**Exercise requirements**:
Every line below that carries the word "Monaco" needs to be copied.

[Saved entries]
+ + + + +

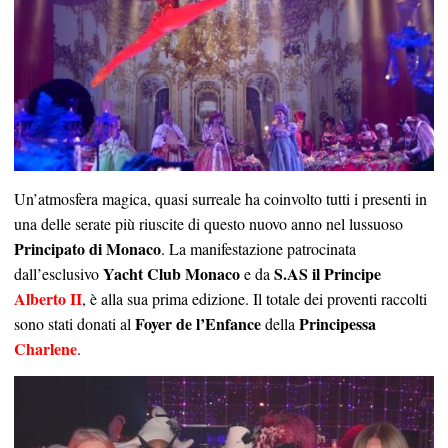
Un’atmosfera magica, quasi surreale ha coinvolto tutti i presenti in
una delle serate più riuscite di questo nuovo anno nel lussuoso
Principato di Monaco
. La manifestazione patrocinata
Yacht Club Monaco
S.AS il Principe
dall’esclusivo
e da
Alberto II
, è alla sua prima edizione. Il totale dei proventi raccolti
Foyer de l’Enfance
Principessa
sono stati donati al
della
Charlene
.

+ + + + +

**Exercise result**:
Principato di Monaco
Yacht Club Monaco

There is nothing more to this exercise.